### [What needs to be done]
Emit all the data exactly as provided.
-.-.-
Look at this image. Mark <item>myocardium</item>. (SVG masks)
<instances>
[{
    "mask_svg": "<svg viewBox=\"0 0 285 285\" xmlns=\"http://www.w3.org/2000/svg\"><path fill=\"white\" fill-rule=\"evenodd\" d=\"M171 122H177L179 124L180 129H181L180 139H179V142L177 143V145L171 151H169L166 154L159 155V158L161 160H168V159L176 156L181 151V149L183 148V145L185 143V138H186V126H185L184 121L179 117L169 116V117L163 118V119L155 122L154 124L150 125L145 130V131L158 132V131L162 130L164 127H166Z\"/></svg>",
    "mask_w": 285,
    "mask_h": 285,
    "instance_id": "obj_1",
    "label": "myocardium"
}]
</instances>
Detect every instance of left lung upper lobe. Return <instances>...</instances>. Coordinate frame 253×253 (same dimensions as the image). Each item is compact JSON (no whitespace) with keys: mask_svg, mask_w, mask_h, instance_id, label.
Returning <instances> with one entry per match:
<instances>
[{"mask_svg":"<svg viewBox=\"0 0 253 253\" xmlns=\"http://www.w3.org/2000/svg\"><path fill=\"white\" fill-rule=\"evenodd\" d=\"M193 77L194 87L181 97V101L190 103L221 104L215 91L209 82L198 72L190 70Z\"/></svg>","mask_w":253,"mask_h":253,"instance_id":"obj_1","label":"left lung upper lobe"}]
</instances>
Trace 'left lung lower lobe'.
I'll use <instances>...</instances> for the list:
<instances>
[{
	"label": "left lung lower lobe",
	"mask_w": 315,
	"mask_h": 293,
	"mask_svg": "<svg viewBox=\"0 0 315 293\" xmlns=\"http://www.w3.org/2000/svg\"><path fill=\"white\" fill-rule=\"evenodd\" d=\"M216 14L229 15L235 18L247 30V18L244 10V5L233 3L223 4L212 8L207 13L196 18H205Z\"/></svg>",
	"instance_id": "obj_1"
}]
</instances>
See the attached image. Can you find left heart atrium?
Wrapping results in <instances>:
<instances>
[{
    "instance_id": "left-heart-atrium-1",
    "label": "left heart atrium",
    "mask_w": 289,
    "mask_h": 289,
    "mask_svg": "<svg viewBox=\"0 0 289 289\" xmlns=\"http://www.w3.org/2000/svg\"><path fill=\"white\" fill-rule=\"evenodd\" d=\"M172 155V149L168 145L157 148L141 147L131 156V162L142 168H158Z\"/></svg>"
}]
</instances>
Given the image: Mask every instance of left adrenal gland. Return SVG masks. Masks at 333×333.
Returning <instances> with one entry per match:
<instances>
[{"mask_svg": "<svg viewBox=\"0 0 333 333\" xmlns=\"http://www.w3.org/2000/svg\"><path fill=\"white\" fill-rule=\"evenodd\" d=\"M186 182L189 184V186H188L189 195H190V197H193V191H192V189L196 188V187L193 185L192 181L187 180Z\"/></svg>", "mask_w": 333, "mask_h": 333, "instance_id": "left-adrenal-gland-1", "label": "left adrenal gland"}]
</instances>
-.-.-
### [Solution to the exercise]
Look at this image. Mark <item>myocardium</item>. (SVG masks)
<instances>
[{
    "mask_svg": "<svg viewBox=\"0 0 285 285\" xmlns=\"http://www.w3.org/2000/svg\"><path fill=\"white\" fill-rule=\"evenodd\" d=\"M171 122H177L179 124L180 129H181L180 139H179V142L177 143V145L171 151H169L166 154L159 155V158L161 160H168V159L176 156L181 151V149L183 148V145L185 143V138H186V126H185L184 121L179 117L169 116V117L163 118V119L155 122L154 124L150 125L145 130V131L158 132V131L162 130L164 127H166Z\"/></svg>",
    "mask_w": 285,
    "mask_h": 285,
    "instance_id": "obj_1",
    "label": "myocardium"
}]
</instances>
Detect every instance of left lung upper lobe. Return <instances>...</instances>. Coordinate frame 253×253 (same dimensions as the image). Each item is compact JSON (no whitespace) with keys: mask_svg, mask_w, mask_h, instance_id, label.
Returning <instances> with one entry per match:
<instances>
[{"mask_svg":"<svg viewBox=\"0 0 253 253\" xmlns=\"http://www.w3.org/2000/svg\"><path fill=\"white\" fill-rule=\"evenodd\" d=\"M193 77L194 87L181 97V101L190 103L221 104L215 91L209 82L198 72L190 70Z\"/></svg>","mask_w":253,"mask_h":253,"instance_id":"obj_1","label":"left lung upper lobe"}]
</instances>
Trace 'left lung lower lobe'.
I'll use <instances>...</instances> for the list:
<instances>
[{
	"label": "left lung lower lobe",
	"mask_w": 315,
	"mask_h": 293,
	"mask_svg": "<svg viewBox=\"0 0 315 293\" xmlns=\"http://www.w3.org/2000/svg\"><path fill=\"white\" fill-rule=\"evenodd\" d=\"M216 14L229 15L235 18L247 30V18L244 10V5L233 3L223 4L212 8L207 13L196 18H205Z\"/></svg>",
	"instance_id": "obj_1"
}]
</instances>
See the attached image. Can you find left heart atrium?
Wrapping results in <instances>:
<instances>
[{
    "instance_id": "left-heart-atrium-1",
    "label": "left heart atrium",
    "mask_w": 289,
    "mask_h": 289,
    "mask_svg": "<svg viewBox=\"0 0 289 289\" xmlns=\"http://www.w3.org/2000/svg\"><path fill=\"white\" fill-rule=\"evenodd\" d=\"M172 155V149L168 145L157 148L141 147L131 156V162L142 168H158Z\"/></svg>"
}]
</instances>
Given the image: Mask every instance of left adrenal gland. Return SVG masks. Masks at 333×333.
Returning <instances> with one entry per match:
<instances>
[{"mask_svg": "<svg viewBox=\"0 0 333 333\" xmlns=\"http://www.w3.org/2000/svg\"><path fill=\"white\" fill-rule=\"evenodd\" d=\"M186 182L189 184V186H188L189 195H190V197H193V191H192V189L196 188V187L193 185L192 181L187 180Z\"/></svg>", "mask_w": 333, "mask_h": 333, "instance_id": "left-adrenal-gland-1", "label": "left adrenal gland"}]
</instances>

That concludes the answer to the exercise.